The US Environmental Protection Agency has in place the Design for the Environment (DfE) Safer Product Labelling Program. This initiative, which takes into consideration the entire lifecycle of a product, is a global design movement to minimise health and environmental impacts. It targets product ingredients, and how they are processed and manufactured, but it also reviews packaging, disposability and overall energy efficiency.
According to the EPA the label is carried by more than 2,800 products made by hundreds of companies, including Starbucks, BMW, Philips, HP and IBM. In 2012, the EPA came out with a Safer Chemical Ingredients List of cleaning product raw materials as a companion to DfE certification. Plans are in the works to extend this label to personal care products.
EU Ecolabel, Europe’s version of DfE, launched in 1992, now covers 17,000 products, about a third of which are household cleaning products. Green Seal is a lifecycle based environmental sustainability label for products, services and companies that covers 11 categories, such as paints, coatings, printing and institutional cleaning products.
NGO labelling flop
For chemical ecolabels to work, they must be based on consistent, transparent, meaningful and verifiable standards. Attempts by activist companies or groups to come up with their own labels have invariably floundered because they draw as much from ideology as science. In 2011, Whole Foods debuted what it called Eco-Scale to evaluate products but it hasn’t achieved much traction.

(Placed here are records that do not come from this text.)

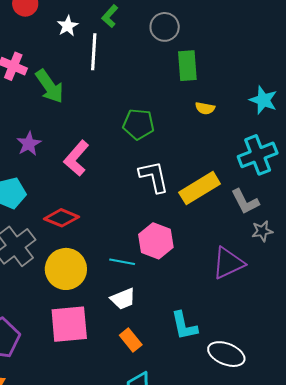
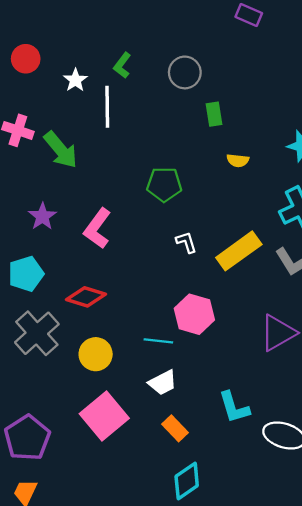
green rectangle: (187, 66) -> (214, 114), size x0.7
white L-shape: (154, 177) -> (186, 242), size x0.6
yellow circle: (66, 269) -> (96, 354), size x0.7
pink square: (69, 324) -> (104, 416), turned -30

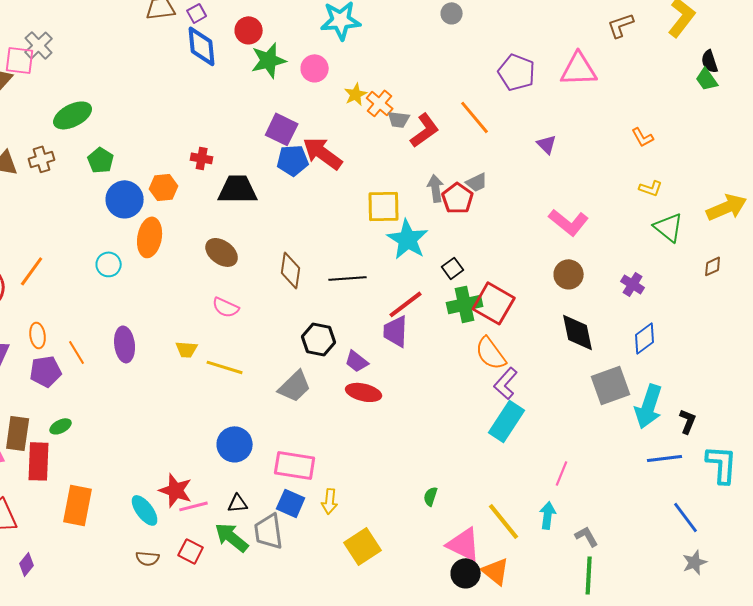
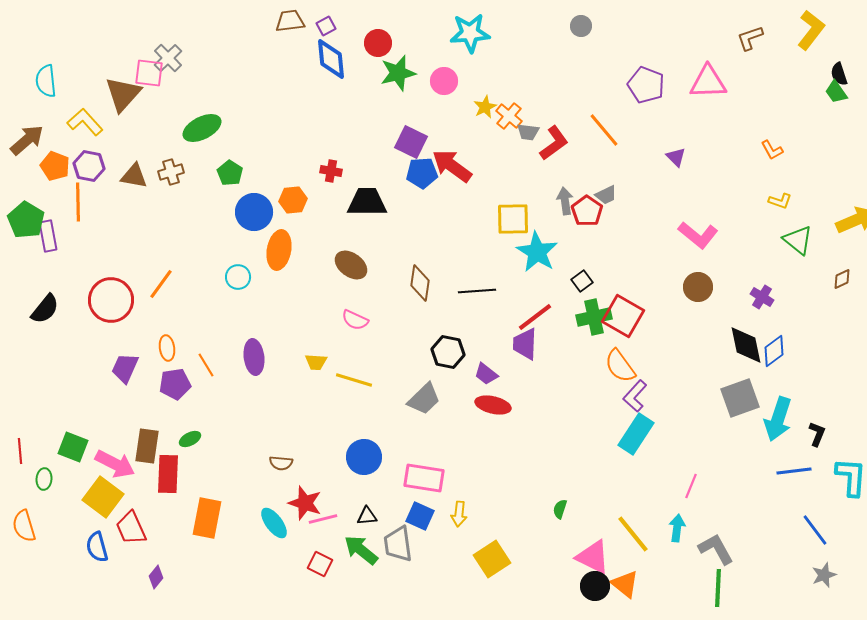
black diamond: (578, 332) -> (746, 345), moved
gray L-shape: (587, 536) -> (716, 549), size x1.5
brown semicircle: (148, 558) -> (281, 463), moved

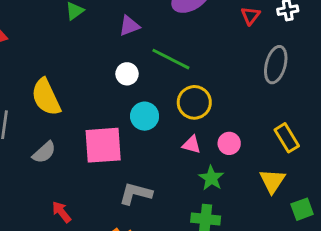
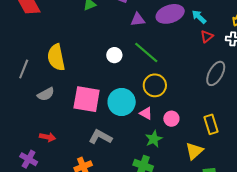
purple triangle: (129, 26) -> (138, 20), moved
cyan circle: (145, 116) -> (122, 102), moved, size x1.4
red arrow: (61, 212) -> (48, 137), turned 126

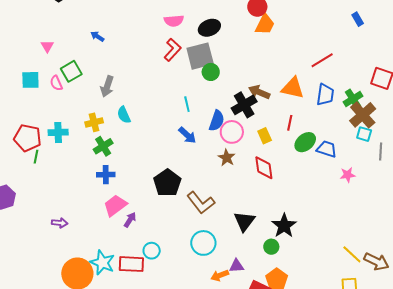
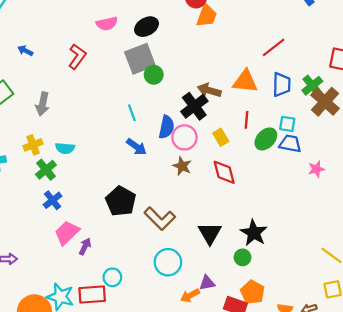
red L-shape: (172, 50) -> (77, 57), moved
cyan semicircle: (124, 115) -> (65, 148), moved, turned -54
cyan square: (364, 134) -> (287, 124), moved
blue cross: (106, 175) -> (53, 200), turned -30

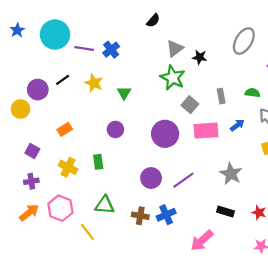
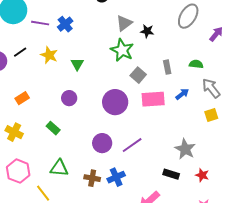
green rectangle: (98, 162) -> (53, 128), turned -40
yellow cross: (68, 167) -> (14, 132), moved
gray star: (231, 174) -> (185, 149), moved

In 2012, the Washington DC based anti-chemical NGO Environmental Working Group unveiled its online Guide to Healthy Living. As Ethical Corporation explained in March in the introduction to our ecolabelling series, Seventh Generation, the US-based household and personal care products company founded on a commitment to sustainability, has felt the wrath of EWG’s misplaced idealism.
The Vermont company’s name is derived from a traditional Iroquois Indian law requiring that people consider the next seven generations when they make decisions. A few years ago, it reformulated its laundry products to contain 97% renewable content, only to get bashed, receiving a “D” rating in EWG’s labelling scheme.
Seventh Generation’s detergents contain boric acid, a harmless chemical – as used – that stabilises its products. Boric acid is also an antiseptic used in vaginal douches and acne medicine. Like many other chemicals that regulatory agencies have determined to be safe, it’s been labelled an “endocrine disruptor” by anti-chemical campaigners – in this case on the basis of one study of borax mine workers exposed to industrial quantities.
The failure of improvised ecolabels such as EWG’s is tied to the issue of risk. Should products or ingredients be labelled dangerous because they pose a documentable health threat as determined by empirical science? Or should labels or restrictions be imposed as a precaution to accommodate wary consumers even if the risks are scientifically negligible?
“Deciding that one chemical is safer than another depends on how you set up your criteria and what’s important to you,” notes Paul DeLeo of the American Cleaning Institute, a trade group, in an interview with Chemical and Engineering News. “To get overly myopic on chemicals that are being used safety has the potential to be problematic.”
Jon Entine is a senior fellow at the Center for Health & Risk Communication and STATS (Statistical Assessment Service) at George Mason University, and founder of ESG MediaMetrics, a sustainability consultancy.